[Exercise data]
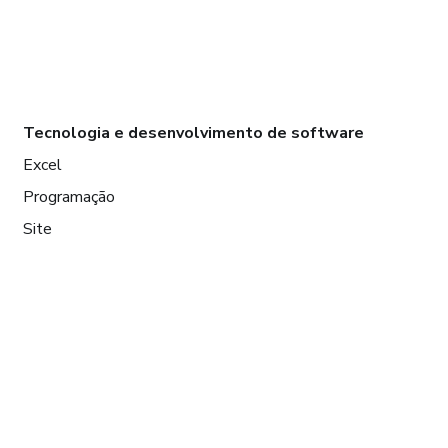
Tecnologia e desenvolvimento de software
Excel
Programação
Site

[What is required] The answer is the full listing above, reproduced character for character, minus its images.

[Exercise solution]
Tecnologia e desenvolvimento de software
Excel
Programação
Site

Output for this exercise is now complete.